A neutron with kinetic energy 70 eV collides in-elastically with a stationary $H{e}^{+}$  atom (in ground state) and neutron is scattered at right angle to the original direction of its motion. After collision the electron in $H{e}^{+}$  atom is transferred to the third excited state, then after collision  $\left(take{M}_{He}\text{= }4m_N\right)$. Choose the correct option. 

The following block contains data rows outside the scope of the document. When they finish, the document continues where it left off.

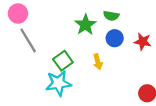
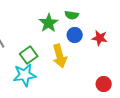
yellow arrow: (98, 62) -> (60, 56), size x1.6

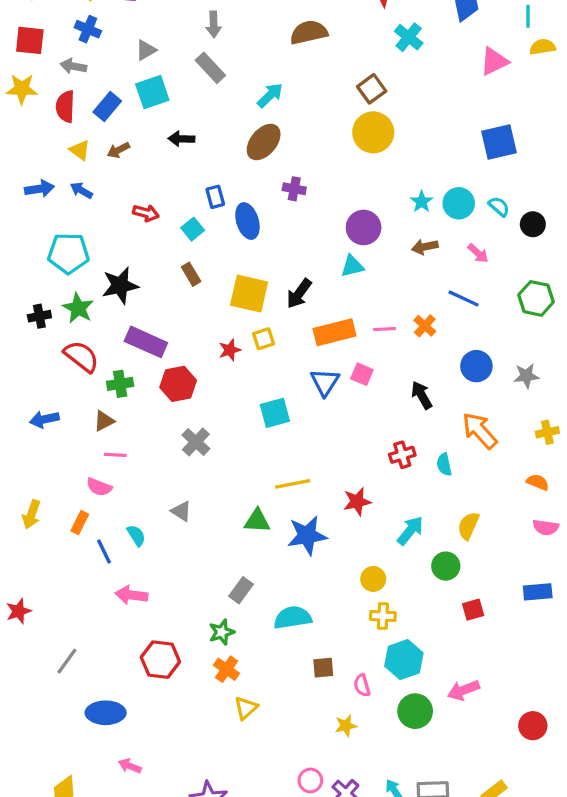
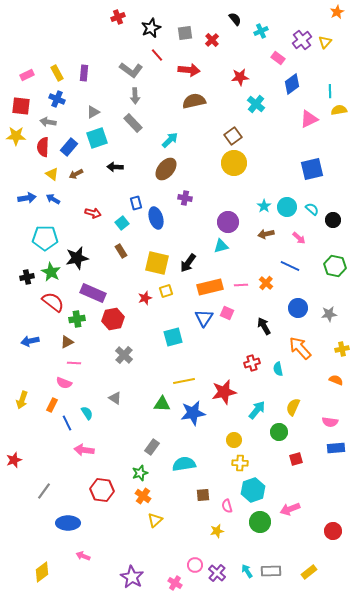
red star: (357, 502) -> (224, 392), size x1.4
pink semicircle: (546, 527) -> (330, 422), moved

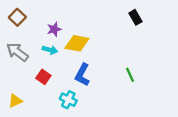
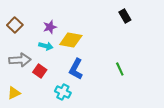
brown square: (17, 17) -> (15, 25), moved
gray arrow: (17, 52) -> (20, 60), moved, turned 140

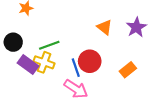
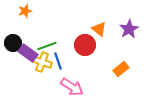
red circle: (90, 61) -> (85, 45), moved
purple rectangle: (28, 64) -> (28, 53), moved
blue line: (76, 68) -> (58, 61), moved

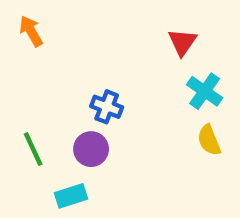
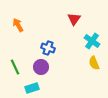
orange arrow: (31, 31) -> (18, 25), moved
red triangle: (182, 42) -> (74, 19), moved

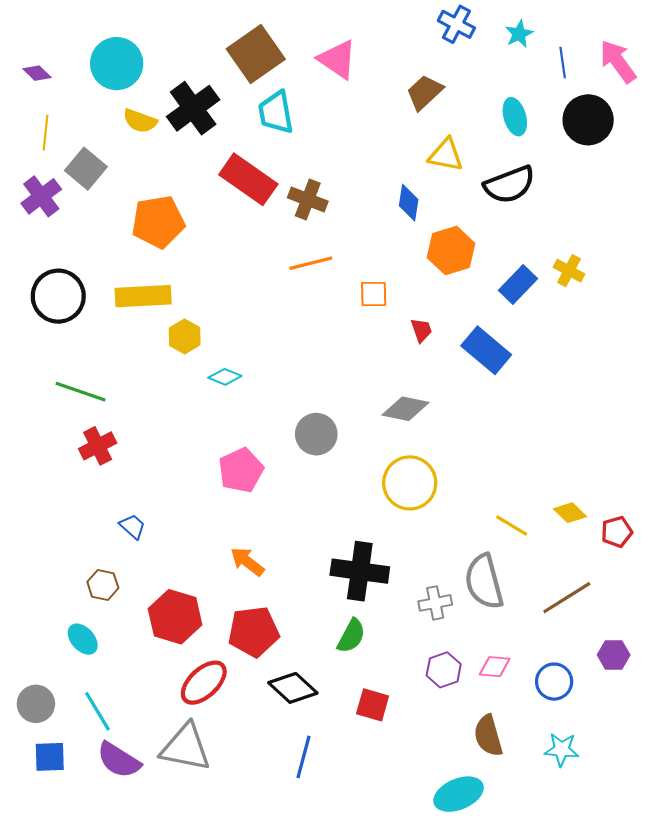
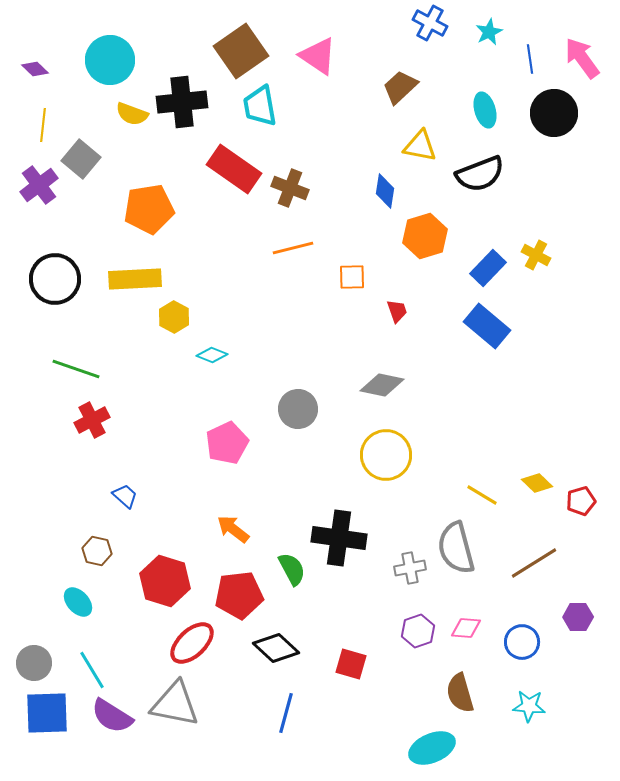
black cross: (193, 108) -> (182, 102), turned 30
blue rectangle: (486, 350) -> (487, 326), moved
green semicircle: (351, 636) -> (292, 569), moved, turned -56
blue square: (50, 757) -> (47, 713), size x1.5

$$\begin{gathered} CLM(x-axis) \sqrt{2m_n\left(70ev\right)}=p_x \\ CLM(y-axis) \sqrt{2m_{n}K{n}_f}=p_y \\ {K}_{\alpha }=\frac{{\left(\sqrt{p_x^2+p_y^2}\right)}^2}{2m_a}=\frac{2m_n\left(70ev\right)+2m_n\left(K{n}_f\right)}{2\times \left(4m_n\right)} \\ \Rightarrow 4K_{\alpha }-K{n}_f=70eV\mathrm{.................}\left(1\right) \\ Also, K{n}_i-K_{\alpha }-K{n}_f=51eV \\ \Rightarrow K_{\alpha }-K{n}_f=19eV\mathrm{.................}\left(2\right) \end{gathered}$$

$\therefore$  Using (1) and (2)     

$\begin{array}{l}{K}_{\alpha }=\frac{89}{5}eV=17.8eV\\ K_{n_f}=1.2eV\end{array}$

On de-excitation of  $e^{-}$ of  He-ion
No of wavelength emitted  $=\frac{n(n-1)}{2}=6$